▸ Exercise directions: A faithful copy of the listing below is needed, one that contains no pictures.

+ + + + +

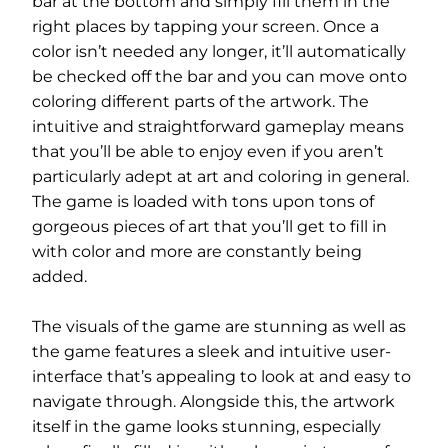
bar at the bottom and simply fill them in the
right places by tapping your screen. Once a
color isn’t needed any longer, it’ll automatically
be checked off the bar and you can move onto
coloring different parts of the artwork. The
intuitive and straightforward gameplay means
that you’ll be able to enjoy even if you aren’t
particularly adept at art and coloring in general.
The game is loaded with tons upon tons of
gorgeous pieces of art that you’ll get to fill in
with color and more are constantly being
added.
The visuals of the game are stunning as well as
the game features a sleek and intuitive user-
interface that’s appealing to look at and easy to
navigate through. Alongside this, the artwork
itself in the game looks stunning, especially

+ + + + +

▸ Output for this exercise:
bar at the bottom and simply fill them in the
right places by tapping your screen. Once a
color isn’t needed any longer, it’ll automatically
be checked off the bar and you can move onto
coloring different parts of the artwork. The
intuitive and straightforward gameplay means
that you’ll be able to enjoy even if you aren’t
particularly adept at art and coloring in general.
The game is loaded with tons upon tons of
gorgeous pieces of art that you’ll get to fill in
with color and more are constantly being
added.
The visuals of the game are stunning as well as
the game features a sleek and intuitive user-
interface that’s appealing to look at and easy to
navigate through. Alongside this, the artwork
itself in the game looks stunning, especially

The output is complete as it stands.